O poema de Valéry termina: “O vento está aumentando... Devemos tentar viver!” Vale a pena insistir recorrência desta frase - no título de The Wind Rises, mas também dentro do filme, novamente como um alerta ao protagonista - pelo fato de que O Menino e a Garça originalmente recebeu o título do romance de 1937 de Genzaburō Yoshino, How Do You Live? Os dois filmes formam uma resposta e uma pergunta. Mahito um dia descobre o livro por acidente, um presente de sua mãe, com uma dedicatória ao seu filho “adulto”. Nós o vemos abandonar a leitura para perseguir a garça. É um texto bem conhecido na cultura japonesa, frequentemente lido por crianças, que pede às pessoas que ajam de forma altruísta, lições de sabedoria transmitidas por um tio ao seu sobrinho de quinze anos, Koperu. Miyazaki, agora com oitenta e dois anos, anunciou sua aposentadoria após completar The Wind Rises em 2013. Ele fez isso pela primeira vez em 1997 e continuou essa tradição a cada poucos anos. Mas depois do último filme, as pessoas acreditaram nele. Atingiu um tom elegíaco. Muitos de seus elementos narrativos eram autobiográficos, como o são novamente aqui: o pai de Miyazaki esteve envolvido na fabricação de peças de avião para o Mitsubishi A6M Zero, que o protagonista de The Wind Rises, Jiro, ajudou a projetar; em O Menino e a Garça, o pai de Mahito é visto acumulando peças de avião no campo para preservar sua fábrica. Miyazaki e seu pai fugiram da guerra em Tóquio e foram para o campo (embora não possamos ter certeza de que um pássaro falante tenha mudado sua vida). A sua mãe adoeceu, sofrendo durante muito tempo de tuberculose espinhal - uma doença semelhante à sofrida pela esposa de Jiro - mas ela não morreu na sua infância e, em vez disso, chocou a família ao viver até à velhice. Mahito é frequentemente visto talhando, uma habilidade que Miyazaki passou para seu filho Goro, tendo aprendido com seu próprio pai. Jiro é um engenheiro que dedica sua vida a uma indústria criativa que, no entanto, prejudica o mundo, algo que Miyazaki sente ser verdade na animação; em O Menino e a Garça, essa auto-inserção se bifurca entre o jovem Mahito e o velho Mago - aquele que tem que continuar construindo novos mundos, caso contrário tudo acabará.

A natureza corretiva dos blocos de construção do mago aponta para uma modalidade do velho mundo. Ele extrai seu poder do meteoro, que aprendemos que caiu na Terra durante a Restauração Meiji, uma era que marcou o fim do feudalismo japonês e o início da rápida industrialização.
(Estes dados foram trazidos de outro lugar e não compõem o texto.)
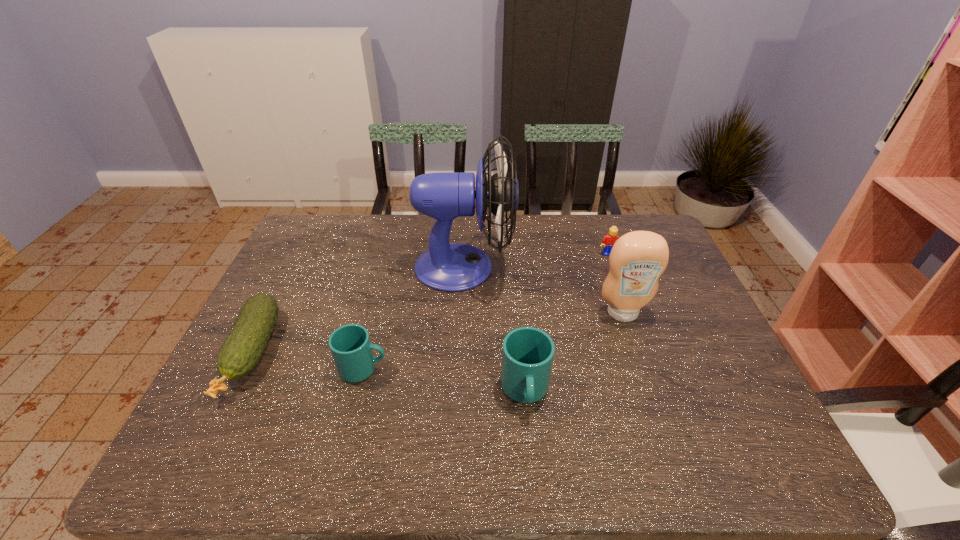 Identify the location of vacant space that satisfies the following two spatial constraints: 1. on the front-facing side of the Lego; 2. in front of the fan where the airflow is directed. (613, 267).

I want to click on vacant space that satisfies the following two spatial constraints: 1. on the front-facing side of the Lego; 2. in front of the tallest object where the airflow is directed, so click(x=613, y=267).

At what (x,y) coordinates should I click in order to perform the action: click on free spot that satisfies the following two spatial constraints: 1. on the front-facing side of the Lego; 2. in front of the tallest object where the airflow is directed. Please return your answer as a coordinate pair (x, y). The width and height of the screenshot is (960, 540). Looking at the image, I should click on (613, 267). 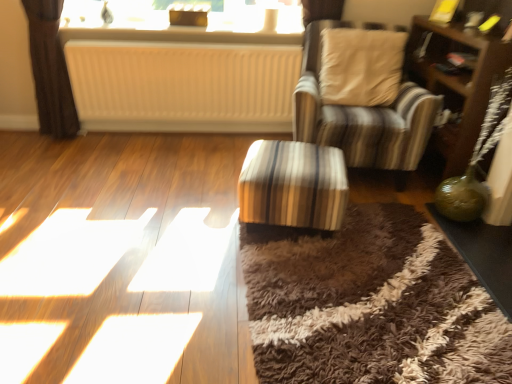 Locate an element on the screen. The width and height of the screenshot is (512, 384). free point in front of striped fabric ottoman at center, which ranks as the first table in left-to-right order is located at coordinates (314, 275). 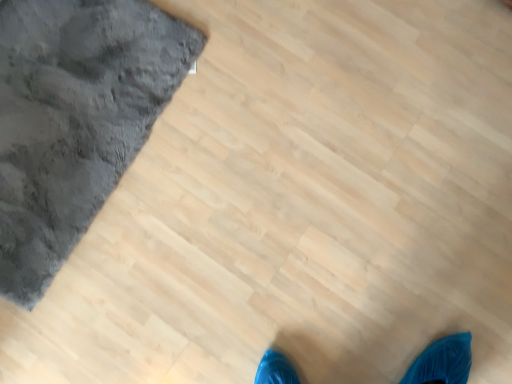 This screenshot has width=512, height=384. What do you see at coordinates (75, 119) in the screenshot? I see `dark gray plush bath mat at upper left` at bounding box center [75, 119].

Identify the location of dark gray plush bath mat at upper left. This screenshot has width=512, height=384. (75, 119).

The height and width of the screenshot is (384, 512). Find the location of `dark gray plush bath mat at upper left`. dark gray plush bath mat at upper left is located at coordinates (75, 119). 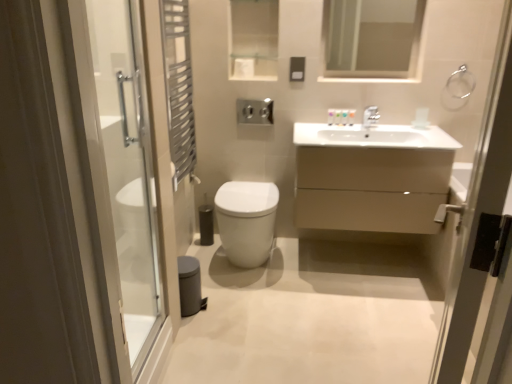 Identify the location of vacant space to the left of satin nickel faucet at upper center. (339, 127). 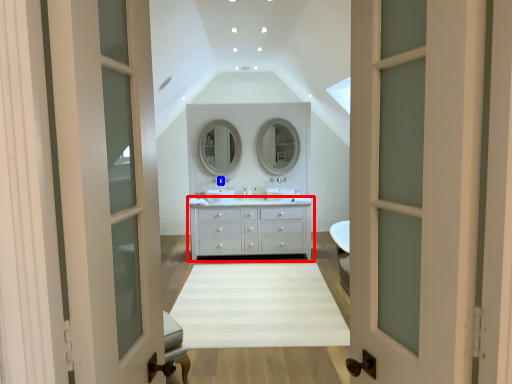 Question: Which object is further to the camera taking this photo, chest of drawers (highlighted by a red box) or faucet (highlighted by a blue box)?

Choices:
 (A) chest of drawers
 (B) faucet

Answer: (B) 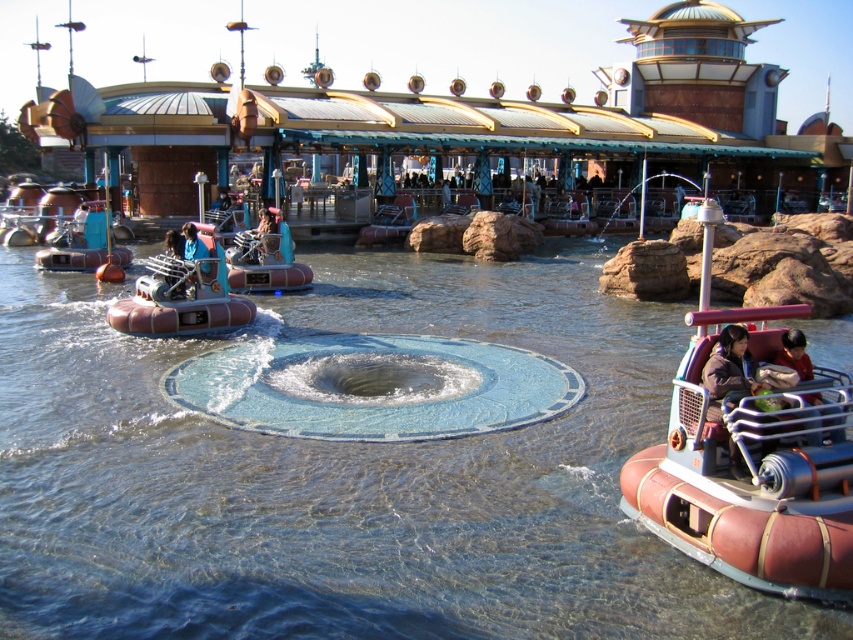 You are a guest at the theme park and want to take a photo of both the brown rubber boat at center and the rustic brown hovercraft at center. Which one should you focus on first to ensure both are in the frame?

You should focus on the brown rubber boat at center first since it is closer to you than the rustic brown hovercraft at center, allowing both to be in the frame by adjusting the camera angle.

You are a visitor at the theme park and want to take a photo of the blue fabric person at center without the matte brown hovercraft at left blocking the view. Is this possible from your current position?

The blue fabric person at center is behind the matte brown hovercraft at left, so you cannot take a photo of the blue fabric person at center without the hovercraft blocking the view from your current position.

You are a safety inspector at the theme park and need to ensure that the brown rubber boat at center is within the required 8 meters safety distance from the camera for monitoring. Based on the scene description, is the boat within the safe distance?

The brown rubber boat at center is 7.13 meters away from the camera, which is within the required 8 meters safety distance for monitoring. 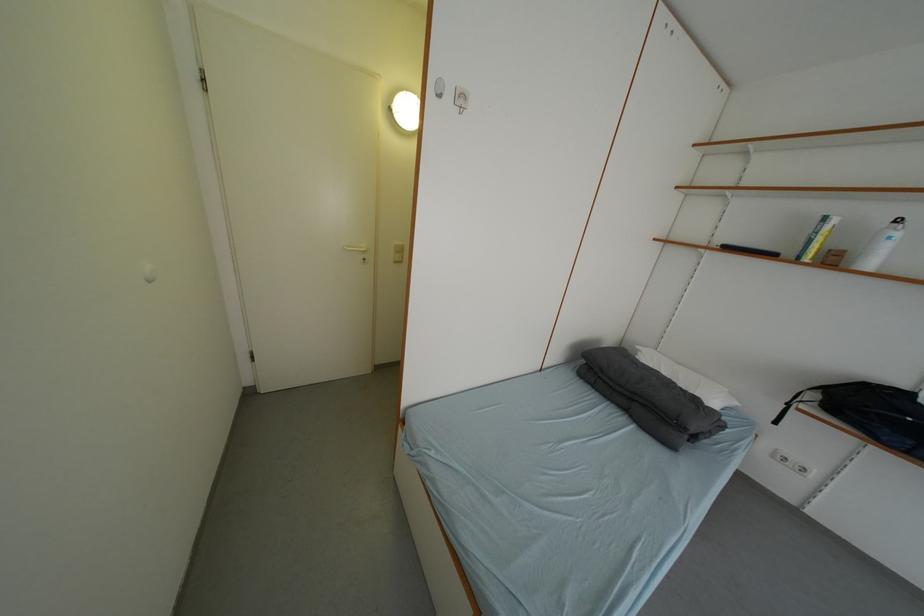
Foi uma época em que os samurais foram aposentados e os espíritos desapareceram, quando a abordagem sincrética e pluralista da espiritualidade, uma mistura de xintoísmo e budismo então chamada de shinbutsu-shūgō, foi substituída pela adoração de um imperador. Castelos foram destruídos, matas profundas foram saqueadas e as ferrovias cresceram como serpentes listradas pelo campo, alimentadas pelo carvão, cuja produção aumentou 3.450%. Para Miyazaki, assim como para Timothy Morton, isso marcou o fim do mundo. “Foi em abril de 1784, quando James Watt patenteou a máquina a vapor, um ato que deu início ao depósito de carbono na crosta terrestre - especificamente, o início da humanidade como uma força geofísica à escala planetária”, escreve Morton em Hyperobjects. O cenário do meio da guerra de O Menino e a Garça não é acidental, é claro. "Uma vez que para algo acontecer muitas vezes é necessário que aconteça duas vezes, o mundo também acabou em 1945, em Trinity, Novo México, onde o Projeto Manhattan testou o Gadget, a primeira das bombas atómicas."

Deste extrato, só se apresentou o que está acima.